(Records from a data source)
• • • •

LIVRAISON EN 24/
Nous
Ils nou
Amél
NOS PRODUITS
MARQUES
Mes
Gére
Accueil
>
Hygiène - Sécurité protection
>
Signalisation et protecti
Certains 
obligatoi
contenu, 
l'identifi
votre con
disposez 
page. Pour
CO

• • • •

§ **WORK TASK**: Each line above must be reproduced exactly as it stands.

§ **WRITTEN REPLY**:
LIVRAISON EN 24/
Nous
Ils nou
Amél
NOS PRODUITS
MARQUES
Mes
Gére
Accueil
>
Hygiène - Sécurité protection
>
Signalisation et protecti
Certains 
obligatoi
contenu, 
l'identifi
votre con
disposez 
page. Pour
CO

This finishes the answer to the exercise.